📝 エピソード概要
2023年3月5日に開幕した中国の全国人民代表大会(全人代)における主要な発表と、注目すべき重要ポイントを解説するエピソードです。3期目を迎えた習近平指導部が掲げる経済成長目標や、過去最大規模となった国防予算、そして自身の側近で固める主要人事の動向について触れています。経済復活と軍事力強化、そして「習氏一強」の体制構築が鮮明になった会議の内容を短時間で把握できます。
🎯 主要なトピック
- 全人代の開幕と経済成長目標: 2023年の経済成長率目標を「5%前後」と発表し、ゼロコロナ政策後の経済復活や、少子高齢化に伴う出産支援策、テクノロジー分野への投資方針が示されました。

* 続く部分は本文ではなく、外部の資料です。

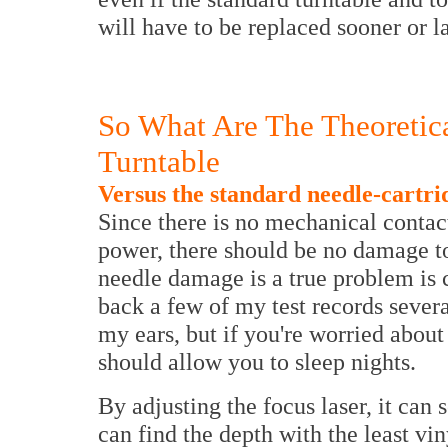
will have to be replaced sooner or la
So What Are The Theoretic
Turntable
Versus the standard needle-cartri
Since there is no mechanical contact
power, there should be no damage t
needle damage is a true problem is c
back a few of my test records sever
my ears, but if you're worried abou
should allow you to sleep nights.
By adjusting the focus laser, it can
can find the depth with the least vin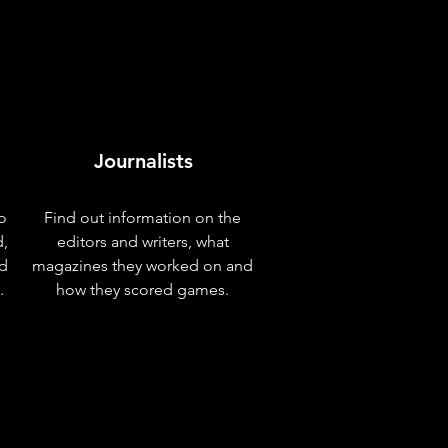
Journalists
o
Find out information on the
d,
editors and writers, what
nd
magazines they worked on and
.
how they scored games.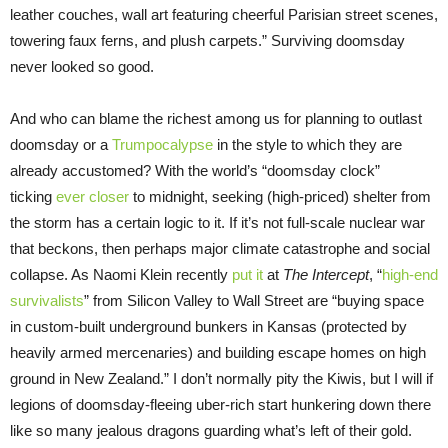
leather couches, wall art featuring cheerful Parisian street scenes,
towering faux ferns, and plush carpets.” Surviving doomsday
never looked so good.
And who can blame the richest among us for planning to outlast
doomsday or a
Trumpocalypse
in the style to which they are
already accustomed? With the world’s “doomsday clock”
ticking
ever closer
to midnight, seeking (high-priced) shelter from
the storm has a certain logic to it. If it’s not full-scale nuclear war
that beckons, then perhaps major climate catastrophe and social
collapse. As Naomi Klein recently
put it
at
The Intercept
, “
high-end
survivalists
” from Silicon Valley to Wall Street are “buying space
in custom-built underground bunkers in Kansas (protected by
heavily armed mercenaries) and building escape homes on high
ground in New Zealand.” I don’t normally pity the Kiwis, but I will if
legions of doomsday-fleeing uber-rich start hunkering down there
like so many jealous dragons guarding what’s left of their gold.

- 国防予算の過去最大規模への増加: 国防予算は前年比7.2%増の約30兆円となり、日本の防衛予算の約4.5倍に達しました。複雑な安全保障課題への対応として増額を正当化しています。
- 習近平指導部の主要人事の刷新: 引退する李克強首相の後任に、上海でのゼロコロナ政策を徹底した李強氏が有力視されるなど、習主席に近い人物による新体制への移行が進んでいます。

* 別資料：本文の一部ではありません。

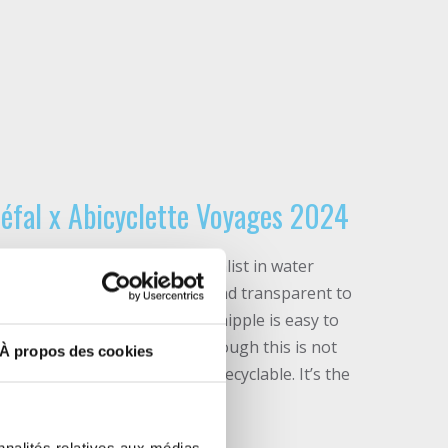
 Zéfal x Abicyclette Voyages 2024
éfal factory, the French specialist in water
r travel water bottle is sober and transparent to
ning before dehydration. Its nipple is easy to
nsures a watertight seal (although this is not
À propos des cookies
cturer). It is refillable and recyclable. It’s the
favorite fuel with you!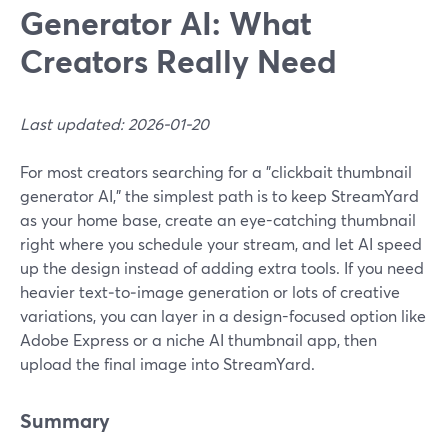
Generator AI: What
Creators Really Need
Last updated: 2026-01-20
For most creators searching for a "clickbait thumbnail
generator AI," the simplest path is to keep StreamYard
as your home base, create an eye-catching thumbnail
right where you schedule your stream, and let AI speed
up the design instead of adding extra tools. If you need
heavier text‑to‑image generation or lots of creative
variations, you can layer in a design-focused option like
Adobe Express or a niche AI thumbnail app, then
upload the final image into StreamYard.
Summary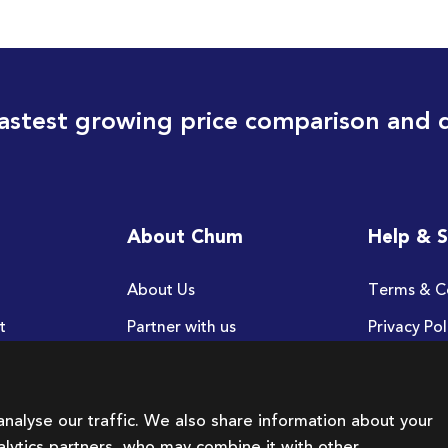
astest growing price comparison and 
About Chum
Help & 
About Us
Terms & C
t
Partner with us
Privacy Pol
FAQ
nalyse our traffic. We also share information about your
nalytics partners, who may combine it with other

- 台湾・香港への統治方針: 台湾に対する強固な姿勢や、香港における「愛国者による統治」の原則を改めて強調し、一貫した強硬な立場を維持しています。
💡 キーポイント
- 経済成長目標が昨年の5.5%から5%前後に引き下げられたことは、現実的な経済の立て直しを優先する姿勢の表れといえます。

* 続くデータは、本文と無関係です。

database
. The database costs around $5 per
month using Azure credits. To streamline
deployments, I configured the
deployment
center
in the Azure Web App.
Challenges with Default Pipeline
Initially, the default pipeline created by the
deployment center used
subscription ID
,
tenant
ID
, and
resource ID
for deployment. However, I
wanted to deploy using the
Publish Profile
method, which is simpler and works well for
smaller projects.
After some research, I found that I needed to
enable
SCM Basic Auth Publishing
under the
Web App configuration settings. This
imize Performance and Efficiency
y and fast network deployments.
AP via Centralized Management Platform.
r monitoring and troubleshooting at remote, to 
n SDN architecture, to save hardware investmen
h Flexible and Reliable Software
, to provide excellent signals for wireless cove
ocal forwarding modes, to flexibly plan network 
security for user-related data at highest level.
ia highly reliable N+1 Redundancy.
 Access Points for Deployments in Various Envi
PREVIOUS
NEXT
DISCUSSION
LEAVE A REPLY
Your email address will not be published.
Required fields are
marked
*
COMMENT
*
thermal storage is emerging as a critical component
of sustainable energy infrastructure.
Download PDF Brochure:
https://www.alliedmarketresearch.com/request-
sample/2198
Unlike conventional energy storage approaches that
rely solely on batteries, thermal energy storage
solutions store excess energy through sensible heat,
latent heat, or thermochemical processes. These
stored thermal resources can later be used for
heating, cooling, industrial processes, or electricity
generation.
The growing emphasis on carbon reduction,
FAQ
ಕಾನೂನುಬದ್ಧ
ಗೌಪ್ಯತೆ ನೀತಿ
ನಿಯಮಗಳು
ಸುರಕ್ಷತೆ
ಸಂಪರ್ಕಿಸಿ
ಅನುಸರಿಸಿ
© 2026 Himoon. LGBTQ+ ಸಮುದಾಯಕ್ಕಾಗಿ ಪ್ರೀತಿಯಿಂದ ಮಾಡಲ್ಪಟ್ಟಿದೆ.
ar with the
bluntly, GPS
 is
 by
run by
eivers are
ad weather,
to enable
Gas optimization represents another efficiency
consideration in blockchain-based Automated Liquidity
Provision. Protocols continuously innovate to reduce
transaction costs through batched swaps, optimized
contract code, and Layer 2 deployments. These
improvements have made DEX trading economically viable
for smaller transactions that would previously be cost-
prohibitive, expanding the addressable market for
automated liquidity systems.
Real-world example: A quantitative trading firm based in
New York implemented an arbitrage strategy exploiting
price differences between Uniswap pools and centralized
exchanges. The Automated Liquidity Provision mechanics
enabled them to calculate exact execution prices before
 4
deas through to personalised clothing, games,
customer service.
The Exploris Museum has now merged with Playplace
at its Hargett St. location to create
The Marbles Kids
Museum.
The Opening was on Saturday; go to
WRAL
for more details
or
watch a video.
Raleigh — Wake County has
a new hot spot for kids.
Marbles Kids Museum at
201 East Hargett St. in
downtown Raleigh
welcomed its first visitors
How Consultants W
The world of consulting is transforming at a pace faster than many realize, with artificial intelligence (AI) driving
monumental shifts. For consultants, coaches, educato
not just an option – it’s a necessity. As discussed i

- 国防予算の3年連続増加は、台湾有事などの地政学的リスクを背景に、中国が軍事的なプレゼンスをさらに強化する意志を示しています。
- 主要ポストに習近平氏の息がかかった人物が配置されることで、党内でのチェック・アンド・バランスが失われ、さらなる権力の集中が進むことが予想されます。
- 香港現地では、全人代の報告内容が公共交通機関の広告に掲示されるなど、政府の意向が市民の日常生活にまで浸透している現状があります。